======== DATASET RECORDS ========

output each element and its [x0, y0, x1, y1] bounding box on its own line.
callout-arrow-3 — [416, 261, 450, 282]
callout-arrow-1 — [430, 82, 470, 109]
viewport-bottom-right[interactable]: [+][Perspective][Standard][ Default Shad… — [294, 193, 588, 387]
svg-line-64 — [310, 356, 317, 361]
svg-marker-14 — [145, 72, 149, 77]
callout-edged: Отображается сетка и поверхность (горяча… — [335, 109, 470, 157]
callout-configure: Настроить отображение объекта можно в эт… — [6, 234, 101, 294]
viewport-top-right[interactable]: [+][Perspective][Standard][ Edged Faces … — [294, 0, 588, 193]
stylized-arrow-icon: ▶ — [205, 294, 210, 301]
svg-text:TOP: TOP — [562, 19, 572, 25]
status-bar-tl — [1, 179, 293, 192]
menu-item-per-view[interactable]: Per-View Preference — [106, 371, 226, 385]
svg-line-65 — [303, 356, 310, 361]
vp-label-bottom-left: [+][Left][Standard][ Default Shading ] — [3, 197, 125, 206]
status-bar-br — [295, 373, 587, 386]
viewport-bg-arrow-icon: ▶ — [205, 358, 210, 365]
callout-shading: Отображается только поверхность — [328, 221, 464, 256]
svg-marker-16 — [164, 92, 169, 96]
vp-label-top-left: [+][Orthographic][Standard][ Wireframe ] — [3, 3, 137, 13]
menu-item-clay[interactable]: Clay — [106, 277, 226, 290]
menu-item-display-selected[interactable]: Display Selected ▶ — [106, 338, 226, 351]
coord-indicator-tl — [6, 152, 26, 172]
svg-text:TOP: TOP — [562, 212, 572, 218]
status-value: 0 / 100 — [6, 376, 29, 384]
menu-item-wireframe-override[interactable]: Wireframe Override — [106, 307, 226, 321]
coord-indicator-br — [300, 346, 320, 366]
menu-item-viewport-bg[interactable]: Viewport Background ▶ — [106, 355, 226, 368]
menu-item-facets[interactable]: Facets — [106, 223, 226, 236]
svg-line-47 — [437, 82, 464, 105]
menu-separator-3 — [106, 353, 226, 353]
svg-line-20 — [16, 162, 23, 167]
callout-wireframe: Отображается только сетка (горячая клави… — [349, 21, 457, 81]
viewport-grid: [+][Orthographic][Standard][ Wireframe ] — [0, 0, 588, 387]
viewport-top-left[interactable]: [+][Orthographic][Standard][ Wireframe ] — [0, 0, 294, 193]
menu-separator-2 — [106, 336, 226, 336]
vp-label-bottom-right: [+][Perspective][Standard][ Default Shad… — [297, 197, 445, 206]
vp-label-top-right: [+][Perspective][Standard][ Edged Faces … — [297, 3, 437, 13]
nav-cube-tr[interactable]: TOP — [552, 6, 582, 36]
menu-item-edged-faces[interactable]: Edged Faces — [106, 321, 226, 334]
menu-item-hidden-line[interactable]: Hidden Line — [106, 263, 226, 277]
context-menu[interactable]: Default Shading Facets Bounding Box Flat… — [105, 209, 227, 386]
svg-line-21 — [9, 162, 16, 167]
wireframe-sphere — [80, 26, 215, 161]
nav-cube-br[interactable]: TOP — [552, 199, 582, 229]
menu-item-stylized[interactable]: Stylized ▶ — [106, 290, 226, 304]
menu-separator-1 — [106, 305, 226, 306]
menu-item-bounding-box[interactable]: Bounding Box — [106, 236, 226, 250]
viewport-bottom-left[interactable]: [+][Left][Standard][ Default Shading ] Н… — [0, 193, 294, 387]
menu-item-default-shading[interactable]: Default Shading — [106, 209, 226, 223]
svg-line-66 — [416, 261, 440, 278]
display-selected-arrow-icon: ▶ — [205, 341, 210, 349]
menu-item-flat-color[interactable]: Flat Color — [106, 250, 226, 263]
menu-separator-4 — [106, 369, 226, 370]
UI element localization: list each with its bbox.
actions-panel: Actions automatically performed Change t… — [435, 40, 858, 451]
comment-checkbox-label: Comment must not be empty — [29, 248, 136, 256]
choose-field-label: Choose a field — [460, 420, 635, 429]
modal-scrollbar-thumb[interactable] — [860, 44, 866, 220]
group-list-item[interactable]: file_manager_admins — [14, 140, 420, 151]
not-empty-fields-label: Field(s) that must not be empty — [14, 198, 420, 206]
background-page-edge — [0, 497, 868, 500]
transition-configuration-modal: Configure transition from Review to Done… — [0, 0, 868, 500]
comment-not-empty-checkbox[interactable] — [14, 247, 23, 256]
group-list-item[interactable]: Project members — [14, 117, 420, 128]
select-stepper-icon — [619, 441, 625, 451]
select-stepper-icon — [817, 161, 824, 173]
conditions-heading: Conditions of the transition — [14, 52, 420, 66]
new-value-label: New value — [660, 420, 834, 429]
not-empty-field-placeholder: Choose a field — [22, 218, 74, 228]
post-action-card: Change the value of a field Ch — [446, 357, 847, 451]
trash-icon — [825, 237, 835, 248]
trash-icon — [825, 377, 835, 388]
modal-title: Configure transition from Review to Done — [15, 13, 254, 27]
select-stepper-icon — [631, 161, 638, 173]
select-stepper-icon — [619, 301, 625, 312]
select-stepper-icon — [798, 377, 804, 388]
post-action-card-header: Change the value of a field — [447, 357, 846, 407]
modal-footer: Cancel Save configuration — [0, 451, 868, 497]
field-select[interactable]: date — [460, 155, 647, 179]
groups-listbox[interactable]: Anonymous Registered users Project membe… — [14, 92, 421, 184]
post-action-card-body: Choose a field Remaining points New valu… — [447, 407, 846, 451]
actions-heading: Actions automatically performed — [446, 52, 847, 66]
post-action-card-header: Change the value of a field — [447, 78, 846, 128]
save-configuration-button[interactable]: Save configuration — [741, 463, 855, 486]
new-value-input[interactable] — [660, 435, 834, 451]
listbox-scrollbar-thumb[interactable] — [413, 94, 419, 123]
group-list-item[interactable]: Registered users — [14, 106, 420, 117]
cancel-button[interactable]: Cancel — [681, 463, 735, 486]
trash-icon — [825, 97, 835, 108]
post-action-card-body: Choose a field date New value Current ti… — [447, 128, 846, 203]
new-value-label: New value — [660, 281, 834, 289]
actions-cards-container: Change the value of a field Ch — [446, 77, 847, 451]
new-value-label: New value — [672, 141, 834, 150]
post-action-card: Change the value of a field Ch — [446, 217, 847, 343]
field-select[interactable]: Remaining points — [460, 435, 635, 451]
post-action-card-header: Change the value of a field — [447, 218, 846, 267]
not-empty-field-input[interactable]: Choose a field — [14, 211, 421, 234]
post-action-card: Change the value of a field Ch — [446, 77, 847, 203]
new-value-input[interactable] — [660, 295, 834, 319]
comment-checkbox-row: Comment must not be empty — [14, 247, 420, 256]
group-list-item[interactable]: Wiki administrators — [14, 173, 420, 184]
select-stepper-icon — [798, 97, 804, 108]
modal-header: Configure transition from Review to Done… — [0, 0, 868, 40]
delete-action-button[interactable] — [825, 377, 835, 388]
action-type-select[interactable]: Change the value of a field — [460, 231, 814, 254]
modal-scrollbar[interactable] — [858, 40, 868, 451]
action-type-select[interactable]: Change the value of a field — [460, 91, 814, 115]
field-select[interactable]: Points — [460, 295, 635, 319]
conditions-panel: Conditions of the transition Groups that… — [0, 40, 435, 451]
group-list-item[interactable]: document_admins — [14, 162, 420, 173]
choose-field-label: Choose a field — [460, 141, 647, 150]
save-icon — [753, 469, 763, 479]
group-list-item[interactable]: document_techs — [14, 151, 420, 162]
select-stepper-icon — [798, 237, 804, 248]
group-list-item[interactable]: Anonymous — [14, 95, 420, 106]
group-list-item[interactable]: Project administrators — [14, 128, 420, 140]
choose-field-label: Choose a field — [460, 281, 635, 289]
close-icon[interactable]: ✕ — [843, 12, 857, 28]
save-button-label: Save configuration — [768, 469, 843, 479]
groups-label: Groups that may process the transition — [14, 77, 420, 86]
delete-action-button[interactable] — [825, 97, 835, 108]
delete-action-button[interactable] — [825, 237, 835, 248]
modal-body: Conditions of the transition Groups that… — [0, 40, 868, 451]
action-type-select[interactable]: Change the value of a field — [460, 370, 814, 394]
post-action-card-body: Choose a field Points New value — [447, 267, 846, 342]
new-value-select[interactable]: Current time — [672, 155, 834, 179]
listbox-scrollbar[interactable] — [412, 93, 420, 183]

========
======== DATASET RECORDS ========

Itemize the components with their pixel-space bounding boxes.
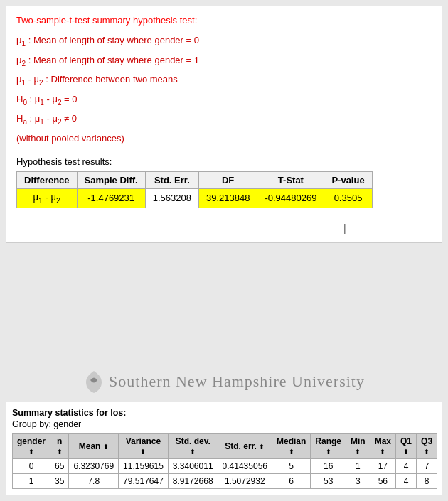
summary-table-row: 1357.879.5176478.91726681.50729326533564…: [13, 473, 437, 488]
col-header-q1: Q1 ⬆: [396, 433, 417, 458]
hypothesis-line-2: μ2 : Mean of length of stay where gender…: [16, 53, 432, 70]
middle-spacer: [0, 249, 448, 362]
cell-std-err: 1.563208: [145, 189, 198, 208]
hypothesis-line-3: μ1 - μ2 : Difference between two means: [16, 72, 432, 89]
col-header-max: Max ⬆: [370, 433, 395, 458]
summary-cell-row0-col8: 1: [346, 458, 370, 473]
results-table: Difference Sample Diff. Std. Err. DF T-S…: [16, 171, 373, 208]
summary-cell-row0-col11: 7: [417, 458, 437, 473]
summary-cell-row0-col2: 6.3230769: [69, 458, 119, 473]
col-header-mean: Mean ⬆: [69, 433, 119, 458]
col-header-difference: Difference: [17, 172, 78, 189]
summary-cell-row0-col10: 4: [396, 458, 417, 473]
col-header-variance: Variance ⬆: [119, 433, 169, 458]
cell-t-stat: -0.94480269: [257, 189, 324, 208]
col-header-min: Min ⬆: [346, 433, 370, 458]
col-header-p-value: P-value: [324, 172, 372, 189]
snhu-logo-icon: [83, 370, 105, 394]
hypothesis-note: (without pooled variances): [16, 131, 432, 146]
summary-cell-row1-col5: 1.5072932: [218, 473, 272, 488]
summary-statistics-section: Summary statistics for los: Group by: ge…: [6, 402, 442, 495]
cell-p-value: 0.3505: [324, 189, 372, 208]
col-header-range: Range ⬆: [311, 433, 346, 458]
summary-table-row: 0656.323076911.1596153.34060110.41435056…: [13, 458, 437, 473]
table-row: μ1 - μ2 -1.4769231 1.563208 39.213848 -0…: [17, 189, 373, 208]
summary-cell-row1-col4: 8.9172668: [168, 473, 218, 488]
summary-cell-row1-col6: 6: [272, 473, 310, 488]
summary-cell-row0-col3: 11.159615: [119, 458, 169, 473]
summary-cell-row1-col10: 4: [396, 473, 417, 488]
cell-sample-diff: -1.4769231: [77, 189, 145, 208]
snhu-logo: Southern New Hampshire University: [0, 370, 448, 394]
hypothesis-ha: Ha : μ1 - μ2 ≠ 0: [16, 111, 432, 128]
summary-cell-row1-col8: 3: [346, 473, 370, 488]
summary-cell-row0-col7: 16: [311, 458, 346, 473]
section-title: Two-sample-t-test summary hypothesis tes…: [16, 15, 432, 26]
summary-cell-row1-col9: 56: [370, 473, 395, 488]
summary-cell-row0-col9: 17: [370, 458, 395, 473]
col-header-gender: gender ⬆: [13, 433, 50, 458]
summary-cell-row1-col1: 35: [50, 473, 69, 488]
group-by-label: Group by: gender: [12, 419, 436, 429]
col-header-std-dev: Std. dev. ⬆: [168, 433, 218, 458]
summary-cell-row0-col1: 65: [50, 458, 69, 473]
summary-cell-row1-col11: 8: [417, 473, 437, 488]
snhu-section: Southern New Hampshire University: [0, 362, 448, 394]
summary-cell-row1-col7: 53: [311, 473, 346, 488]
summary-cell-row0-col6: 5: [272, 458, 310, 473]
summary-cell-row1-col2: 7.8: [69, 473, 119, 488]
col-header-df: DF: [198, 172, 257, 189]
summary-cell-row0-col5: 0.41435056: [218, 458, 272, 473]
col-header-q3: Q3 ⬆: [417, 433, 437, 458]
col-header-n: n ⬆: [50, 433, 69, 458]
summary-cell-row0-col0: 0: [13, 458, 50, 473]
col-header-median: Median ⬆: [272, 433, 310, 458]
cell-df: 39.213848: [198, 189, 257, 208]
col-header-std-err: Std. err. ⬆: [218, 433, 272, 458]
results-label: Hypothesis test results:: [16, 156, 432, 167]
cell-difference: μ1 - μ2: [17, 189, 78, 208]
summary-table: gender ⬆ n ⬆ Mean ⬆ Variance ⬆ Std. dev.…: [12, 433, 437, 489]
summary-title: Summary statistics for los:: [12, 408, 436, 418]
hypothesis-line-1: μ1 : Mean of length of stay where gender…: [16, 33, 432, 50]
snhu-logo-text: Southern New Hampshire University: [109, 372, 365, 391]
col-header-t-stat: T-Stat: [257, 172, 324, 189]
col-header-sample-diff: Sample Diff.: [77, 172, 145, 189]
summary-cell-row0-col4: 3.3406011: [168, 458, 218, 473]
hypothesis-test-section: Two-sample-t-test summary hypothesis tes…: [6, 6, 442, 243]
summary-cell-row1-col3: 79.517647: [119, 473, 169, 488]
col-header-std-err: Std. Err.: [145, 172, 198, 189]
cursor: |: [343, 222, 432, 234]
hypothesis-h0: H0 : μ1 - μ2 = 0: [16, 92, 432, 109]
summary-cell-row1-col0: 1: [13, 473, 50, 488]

========
======== DATASET RECORDS ========

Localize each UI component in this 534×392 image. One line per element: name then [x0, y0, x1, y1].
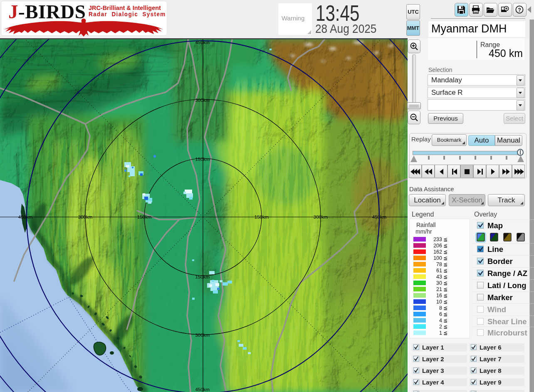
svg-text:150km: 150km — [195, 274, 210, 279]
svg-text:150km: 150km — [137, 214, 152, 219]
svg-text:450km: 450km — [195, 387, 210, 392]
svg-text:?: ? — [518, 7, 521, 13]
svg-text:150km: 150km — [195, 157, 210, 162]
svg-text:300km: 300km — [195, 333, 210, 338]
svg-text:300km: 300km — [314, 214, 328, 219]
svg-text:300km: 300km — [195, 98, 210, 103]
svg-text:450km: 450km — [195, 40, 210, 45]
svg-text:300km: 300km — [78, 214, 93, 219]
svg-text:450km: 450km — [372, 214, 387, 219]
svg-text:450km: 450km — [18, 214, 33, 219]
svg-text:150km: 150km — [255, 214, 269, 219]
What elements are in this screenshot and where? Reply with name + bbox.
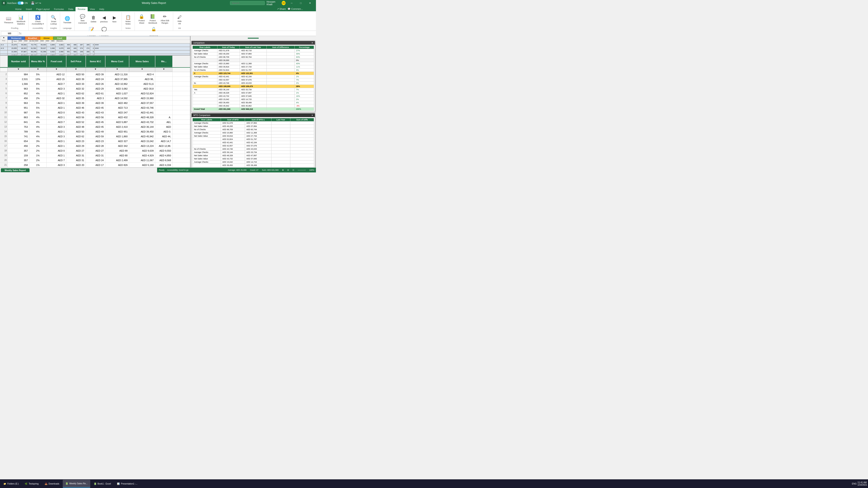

========

PROBLEM DESCRIPTION:
Pictures in the entries do not go into the copy. Print only the lines starting at the one containing "Localize each UI" and ending at the one containing "What elements are", exactly as they appear.

PROBLEM SOLUTION:
Localize each UI component in this 534×392 image. One line per element: name then [x0, y0, x1, y1].
svg-text:150km: 150km — [195, 274, 210, 279]
svg-text:150km: 150km — [137, 214, 152, 219]
svg-text:450km: 450km — [195, 387, 210, 392]
svg-text:?: ? — [518, 7, 521, 13]
svg-text:150km: 150km — [195, 157, 210, 162]
svg-text:300km: 300km — [195, 333, 210, 338]
svg-text:300km: 300km — [314, 214, 328, 219]
svg-text:300km: 300km — [195, 98, 210, 103]
svg-text:450km: 450km — [195, 40, 210, 45]
svg-text:300km: 300km — [78, 214, 93, 219]
svg-text:450km: 450km — [372, 214, 387, 219]
svg-text:450km: 450km — [18, 214, 33, 219]
svg-text:150km: 150km — [255, 214, 269, 219]
What elements are in this screenshot and where? Reply with name + bbox.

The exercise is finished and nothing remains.